The research was conducted from November 6 to December 4, with 420 firms responding to the Q4 2023 edition of the survey.

About 95% of respondents were SMEs with less than 250 employees.

The report said concern over inflation has fallen to 52% – compared to 75% in the last quarter.

It said that while on balance, more firms continue to report increases in investment than falls, “over half of firms continue to report no changes to both total (55%) and training (54%) investment.”

The survey said recruitment difficulties remain challenging, impacting 40% of firms, with associated labour costs still affecting seven in 10 firms.

Scottish Chambers of Commerce president Stephen Leckie said: “These latest survey results paint a clear picture: Scotland’s economy is stuck in a low growth cycle.

“Persistently high inflation, higher borrowing costs, frozen investment and ongoing global uncertainty are placing businesses under significant pressure.

“These issues must be addressed by all parties at the next General Election with businesses expecting clear plans which will boost economic growth and investment.

“Parties of all colours will be tested on whether they are listening to business and taking real action to back business growth.”

On the labour market, Leckie said: “Skills shortages and availability of talent continue to act as a major barrier for business expansion.

“The Scottish Government’s £2.4 billion investment into colleges, universities and the wider skills system must remain agile to align with future economic demand to ensure we have a talent pool ready to contribute to the economy.

“Businesses are rightly asking why practical existing schemes such as the Flexible Workforce Development Fund have been scrapped, considering the challenges firms face regarding training and upskilling talent.

“The news of a reduction in funded University places is also a major concern for the business community when we need as many highly skilled graduates to enter the workforce as possible.

“On top of these concerns, companies are now grappling with the increasing tax burden of working in Scotland, making it more challenging to retain and attract talent.

“The introduction of a new income tax band is impacting on our competitiveness and depleting the spending power of individuals in the economy.

“Anyone in Scotland who makes more than £28,850 will now pay higher taxes than workers elsewhere in the UK.

“Looking further afield, a coherent policy approach from the UK Government is urgently needed to attract and secure international talent.

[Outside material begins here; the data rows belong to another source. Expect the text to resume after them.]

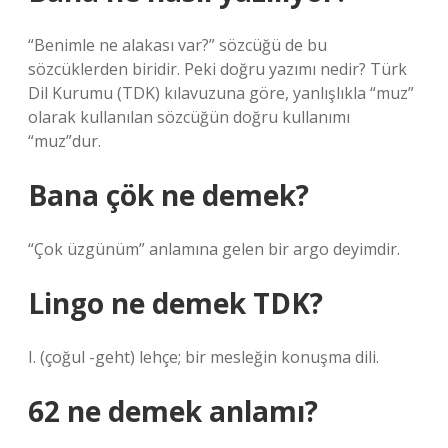
“Benimle ne alakası var?” sözcüğü de bu
sözcüklerden biridir. Peki doğru yazımı nedir? Türk
Dil Kurumu (TDK) kılavuzuna göre, yanlışlıkla “muz”
olarak kullanılan sözcüğün doğru kullanımı
“muz”dur.
Bana çök ne demek?
“Çok üzgünüm” anlamına gelen bir argo deyimdir.
Lingo ne demek TDK?
I. (çoğul -geht) lehçe; bir mesleğin konuşma dili.
62 ne demek anlamı?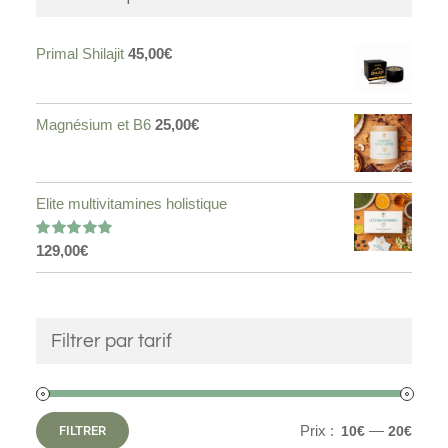
Primal Shilajit
45,00
€
Magnésium et B6
25,00
€
Elite multivitamines holistique
129,00
€
Note
5.00
sur 5
Filtrer par tarif
Prix :
—
FILTRER
10€
20€
Prix
Prix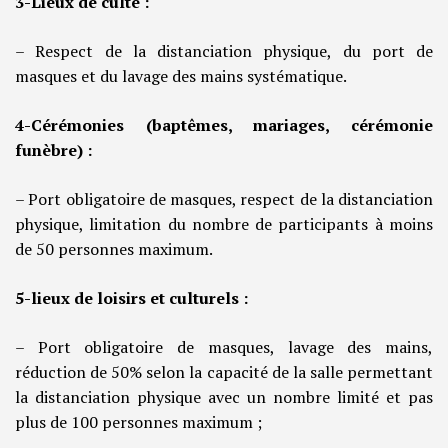
3-Lieux de culte :
– Respect de la distanciation physique, du port de
masques et du lavage des mains systématique.
4-Cérémonies (baptêmes, mariages, cérémonie
funèbre) :
– Port obligatoire de masques, respect de la distanciation
physique, limitation du nombre de participants à moins
de 50 personnes maximum.
5-lieux de loisirs et culturels :
– Port obligatoire de masques, lavage des mains,
réduction de 50% selon la capacité de la salle permettant
la distanciation physique avec un nombre limité et pas
plus de 100 personnes maximum ;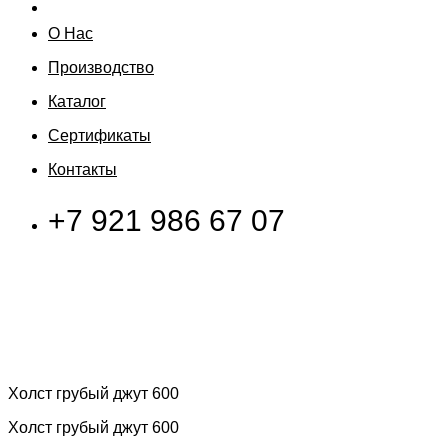
О Нас
Производство
Каталог
Сертификаты
Контакты
+7 921 986 67 07
Холст грубый джут 600
Холст грубый джут 600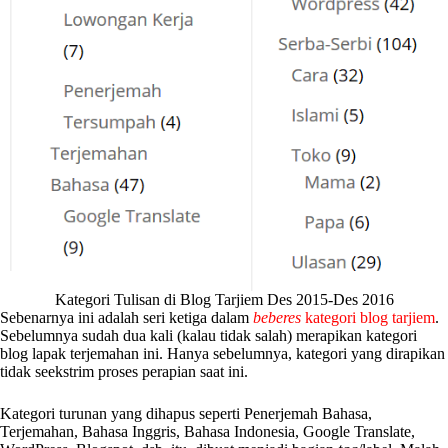
Kategori Tulisan di Blog Tarjiem Des 2015-Des 2016
Sebenarnya ini adalah seri ketiga dalam
beberes
kategori blog tarjiem
.
Sebelumnya sudah dua kali (kalau tidak salah) merapikan kategori
blog lapak terjemahan ini. Hanya sebelumnya, kategori yang dirapikan
tidak seekstrim proses perapian saat ini.
Kategori turunan yang dihapus seperti Penerjemah Bahasa,
Terjemahan, Bahasa Inggris, Bahasa Indonesia, Google Translate,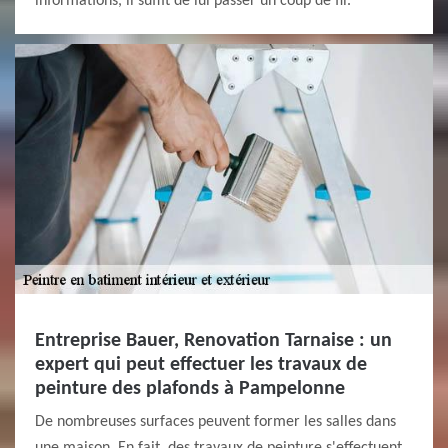
informations, il suffit de lui passer un coup de fil.
Entreprise Bauer, Renovation Tarnaise : un
expert qui peut effectuer les travaux de
peinture des plafonds à Pampelonne
De nombreuses surfaces peuvent former les salles dans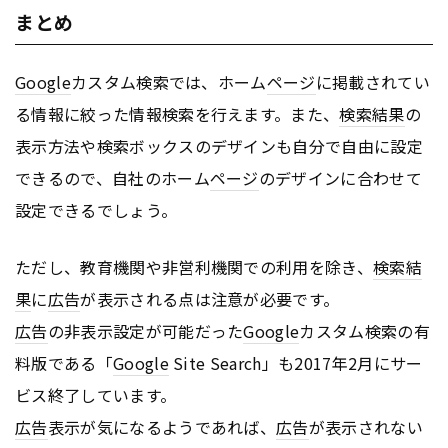
まとめ
Google
カスタム検索では、ホーム
ページ
に掲載されてい
る情報に絞った情報検索を行えます。また、
検索結果
の
表示方法や検索ボックスのデザインも自分で自由に設定
できるので、自社のホーム
ページ
のデザインに合わせて
設定できるでしょう。
ただし、教育機関や非営利機関での利用を除き、
検索結
果
に
広告
が表示される点は注意が必要です。
広告
の非表示設定が可能だった
Google
カスタム検索の有
料版である「
Google
Site Search」も2017年2月にサー
ビス終了しています。
広告
表示が気になるようであれば、
広告
が表示されない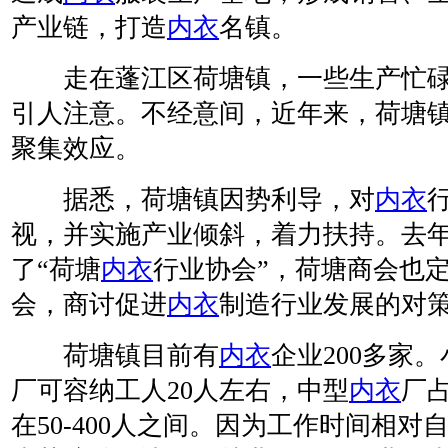
产业链，打造
内衣
名镇。
走在蓬江区荷塘镇，一些生产忙碌
引人注意。不经意间，近年来，荷塘
聚集效应。
据悉，荷塘镇因势利导，对
内衣
视，并实施产业倾斜，着力扶持。去年
了“荷塘
内衣
行业协会”，荷塘商会也
会，商讨促进
内衣
制造行业发展的对
荷塘镇目前有
内衣
企业200多家
厂可容纳工人20人左右，中型
内衣
厂
在50-400人之间。因为工作时间相对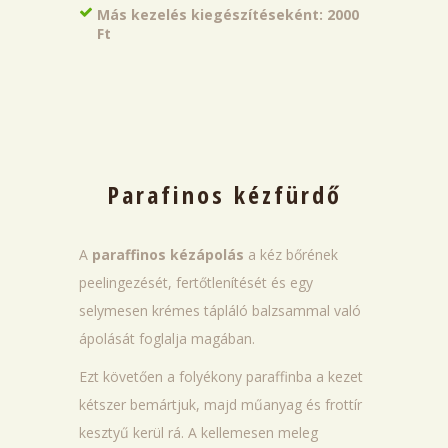
Más kezelés kiegészítéseként: 2000
Ft
Parafinos kézfürdő
A
paraffinos kézápolás
a kéz bőrének
peelingezését, fertőtlenítését és egy
selymesen krémes tápláló balzsammal való
ápolását foglalja magában.
Ezt követően a folyékony paraffinba a kezet
kétszer bemártjuk, majd műanyag és frottír
kesztyű kerül rá. A kellemesen meleg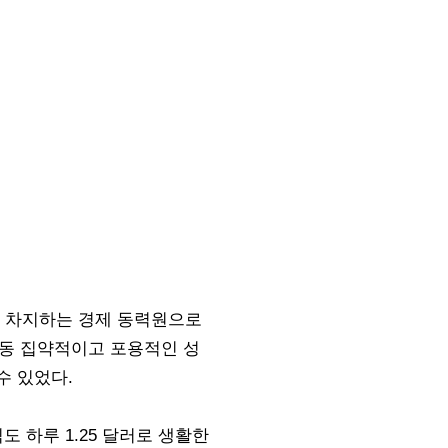
%를 차지하는 경제 동력원으로
노동 집약적이고 포용적인 성
수 있었다.
 하루 1.25 달러로 생활한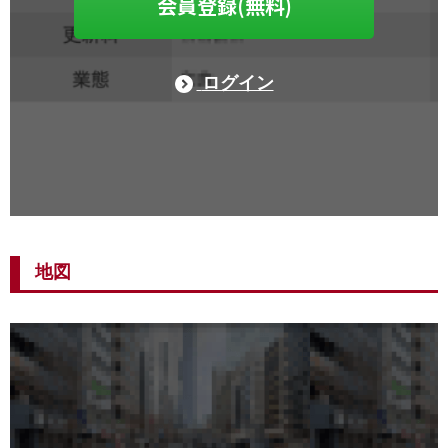
会員登録(無料)
ログイン
地図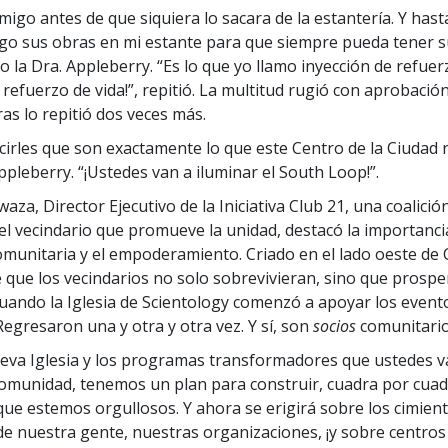
igo antes de que siquiera lo sacara de la estantería. Y hasta
o sus obras en mi estante para que siempre pueda tener s
o la Dra. Appleberry. “Es lo que yo llamo inyección de refuer
 refuerzo de vida!”, repitió. La multitud rugió con aprobació
as lo repitió dos veces más.
irles que son exactamente lo que este Centro de la Ciudad n
Appleberry. “¡Ustedes van a iluminar el South Loop!”.
Kwaza, Director Ejecutivo de la Iniciativa Club 21, una coalició
el vecindario que promueve la unidad, destacó la importancia
omunitaria y el empoderamiento. Criado en el lado oeste de C
que los vecindarios no solo sobrevivieran, sino que prosper
uando la Iglesia de Scientology comenzó a apoyar los event
Regresaron una y otra y otra vez. Y sí, son
socios
comunitario
eva Iglesia y los programas transformadores que ustedes va
omunidad, tenemos un plan para construir, cuadra por cuad
 que estemos orgullosos. Y ahora se erigirá sobre los cimien
de nuestra gente, nuestras organizaciones, ¡y sobre centro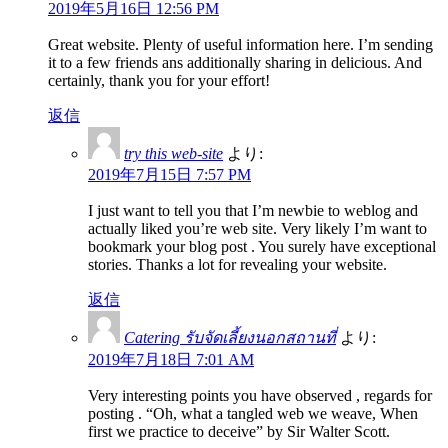
2019年5月16日 12:56 PM
Great website. Plenty of useful information here. I’m sending
it to a few friends ans additionally sharing in delicious. And
certainly, thank you for your effort!
返信
try this web-site
より:
2019年7月15日 7:57 PM
I just want to tell you that I’m newbie to weblog and
actually liked you’re web site. Very likely I’m want to
bookmark your blog post . You surely have exceptional
stories. Thanks a lot for revealing your website.
返信
Catering รับจัดเลี้ยงนอกสถานที่
より:
2019年7月18日 7:01 AM
Very interesting points you have observed , regards for
posting . “Oh, what a tangled web we weave, When
first we practice to deceive” by Sir Walter Scott.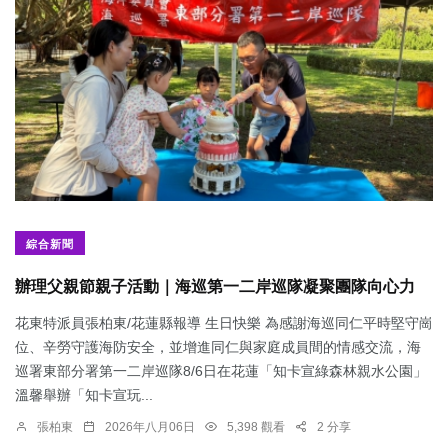
綜合新聞
辦理父親節親子活動｜海巡第一二岸巡隊凝聚團隊向心力
花東特派員張柏東/花蓮縣報導 生日快樂 為感謝海巡同仁平時堅守崗
位、辛勞守護海防安全，並增進同仁與家庭成員間的情感交流，海
巡署東部分署第一二岸巡隊8/6日在花蓮「知卡宣綠森林親水公園」
溫馨舉辦「知卡宣玩...
張柏東
2026年八月06日
5,398 觀看
2 分享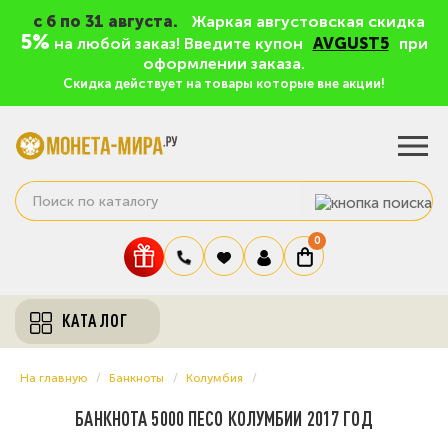
c 6 по 31 августа.
Жаркая августовская скидка
5%
на любой заказ! Введите купон
AVGUST5
при
оформлении заказа.
Скидка действует на товары которые вне акции!
0
КАТАЛОГ
На главную
Банкноты
Колумбия
БАНКНОТА 5000 ПЕСО КОЛУМБИИ 2017 ГОД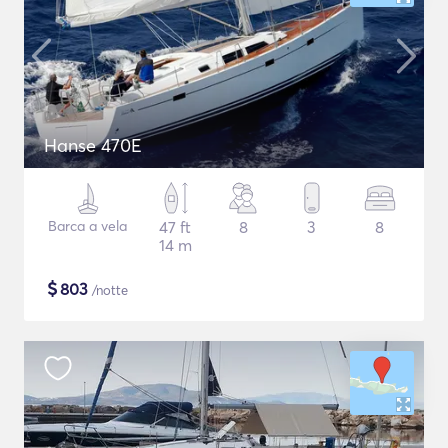
Hanse 470E
Barca a vela
47 ft
8
3
8
14 m
$
803
/notte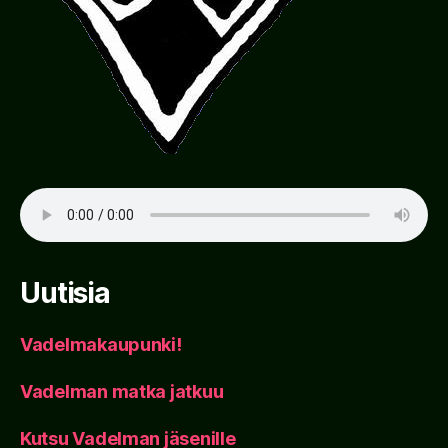
Uutisia
Vadelmakaupunki!
Vadelman matka jatkuu
Kutsu Vadelman jäsenille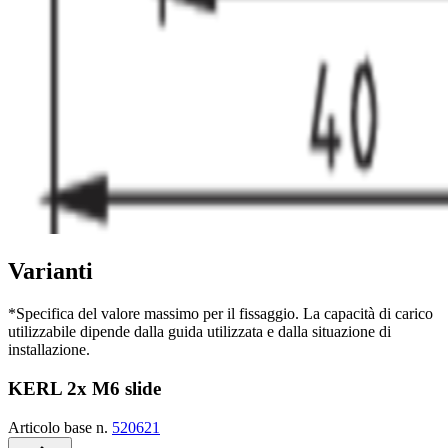
Varianti
*Specifica del valore massimo per il fissaggio. La capacità di carico
utilizzabile dipende dalla guida utilizzata e dalla situazione di
installazione.
KERL 2x M6 slide
Articolo base n.
520621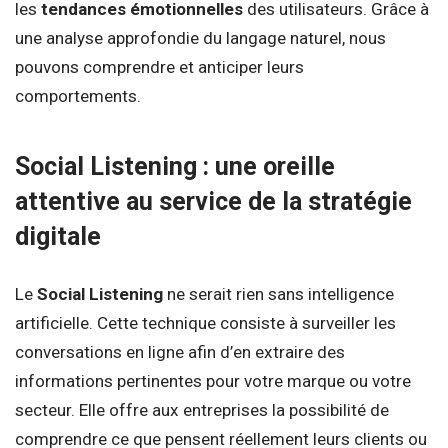
les
tendances émotionnelles
des utilisateurs. Grâce à
une analyse approfondie du langage naturel, nous
pouvons comprendre et anticiper leurs
comportements.
Social Listening : une oreille
attentive au service de la stratégie
digitale
Le
Social Listening
ne serait rien sans intelligence
artificielle. Cette technique consiste à surveiller les
conversations en ligne afin d’en extraire des
informations pertinentes pour votre marque ou votre
secteur. Elle offre aux entreprises la possibilité de
comprendre ce que pensent réellement leurs clients ou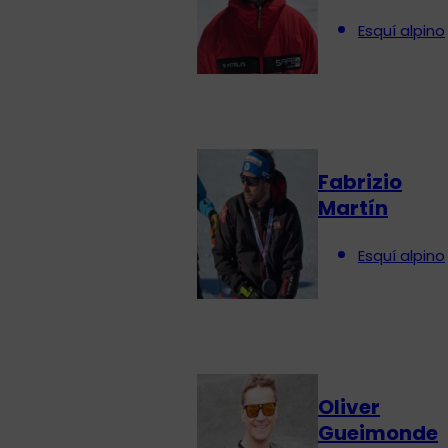
Esquí alpino
Fabrizio
Martín
Esquí alpino
Oliver
Gueimonde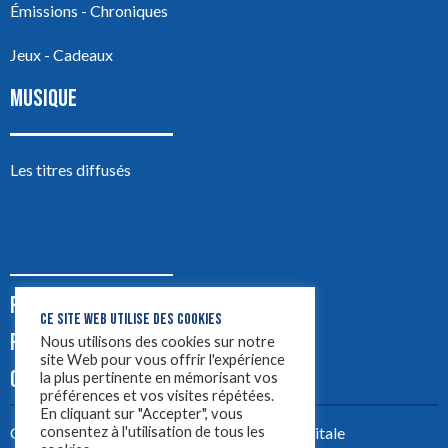
Émissions - Chroniques
Jeux - Cadeaux
MUSIQUE
Les titres diffusés
PODCASTS
CE SITE WEB UTILISE DES COOKIES
PUB
Nous utilisons des cookies sur notre
site Web pour vous offrir l'expérience
CONTACT
la plus pertinente en mémorisant vos
préférences et vos visites répétées.
En cliquant sur "Accepter", vous
consentez à l'utilisation de tous les
Créez votre site avec
Yellowtie – Agence Digitale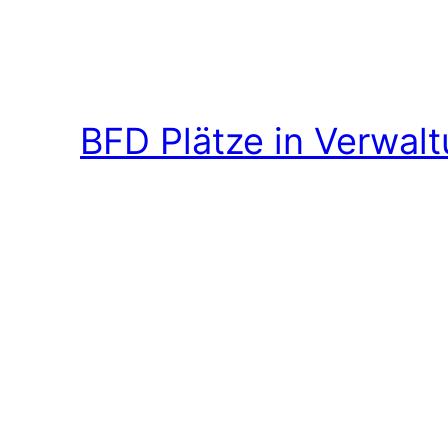
BFD Plätze in Verwal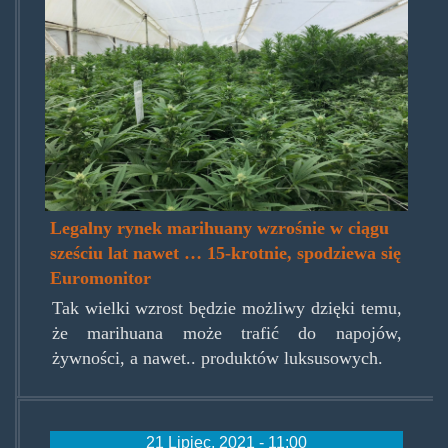
Legalny rynek marihuany wzrośnie w ciągu
sześciu lat nawet … 15-krotnie, spodziewa się
Euromonitor
Tak wielki wzrost będzie możliwy dzięki temu,
że marihuana może trafić do napojów,
żywności, a nawet.. produktów luksusowych.
21 Lipiec, 2021 - 11:00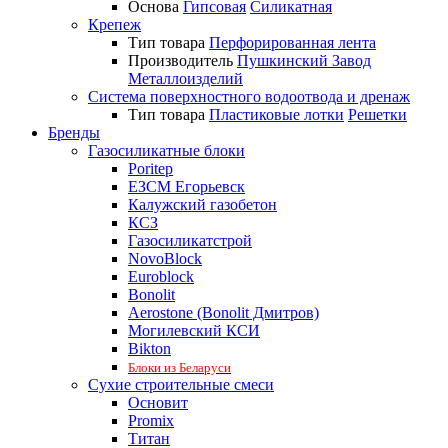
Основа
Гипсовая
Силикатная
Крепеж
Тип товара
Перфорированная лента
Производитель
Пушкинский Завод
Металлоизделий
Система поверхностного водоотвода и дренаж
Тип товара
Пластиковые лотки
Решетки
Бренды
Газосиликатные блоки
Poritep
ЕЗСМ Егорьевск
Калужский газобетон
КСЗ
Газосиликатстрой
NovoBlock
Euroblock
Bonolit
Aerostone (Bonolit Дмитров)
Могилевский КСИ
Bikton
Блоки из Беларуси
Сухие строительные смеси
Основит
Promix
Титан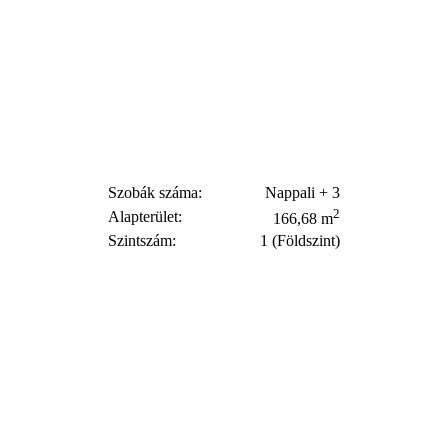
Szobák száma:
Nappali + 3
2
Alapterület:
166,68 m
Szintszám:
1 (Földszint)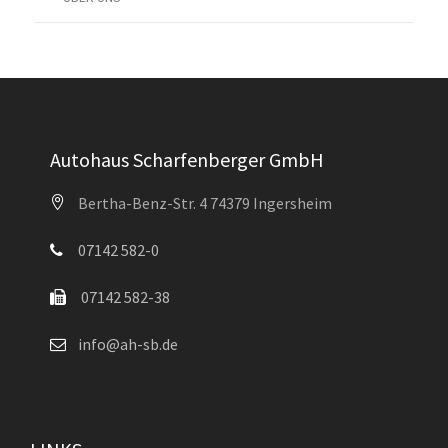
Autohaus Scharfenberger GmbH
Bertha-Benz-Str. 4 74379 Ingersheim
07142 582-0
07142 582-38
info@ah-sb.de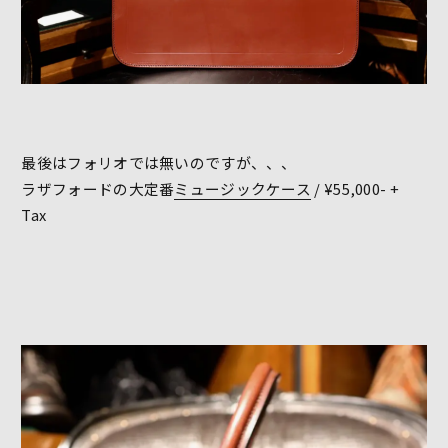
最後はフォリオでは無いのですが、、、
ラザフォードの大定番
ミュージックケース
/ ¥55,000- +
Tax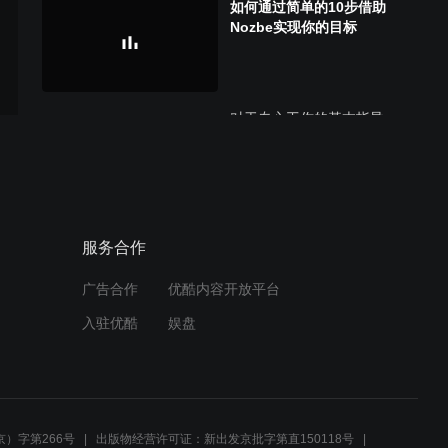
如何通过简单的10步借助
Nozbe实现你的目标
对于专心工作的基本指导
教程 （行动装设）
服务合作
广告合作
优酷内容开放平台
入驻优酷
娱盘
教程 （过滤/排序）
）字第266号
出版物经营许可证：新出发京批字第直150118号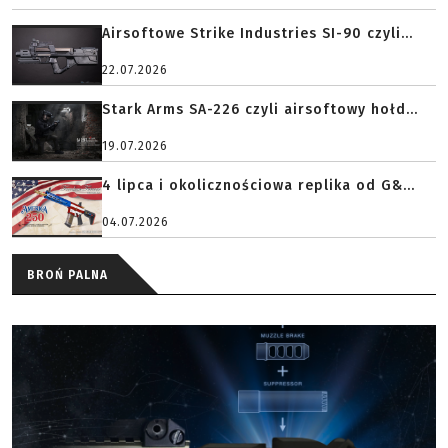
Airsoftowe Strike Industries SI-90 czyli...
22.07.2026
Stark Arms SA-226 czyli airsoftowy hołd...
19.07.2026
4 lipca i okolicznościowa replika od G&...
04.07.2026
BROŃ PALNA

“Recent announcements have caused confusion and impacts on our global reputation, which risks deterring skilled workers from choosing to live and work in Scotland.”

João Sousa, Deputy Director of the Fraser of Allander Institute, said: “The final quarter of 2023 was full of policy events and economic news at both UK and Scottish level setting out the context for the year ahead.

“Scotland might not be in a technical recession, but growth has remained subdued, in a stop-start pattern since the beginning of 2022.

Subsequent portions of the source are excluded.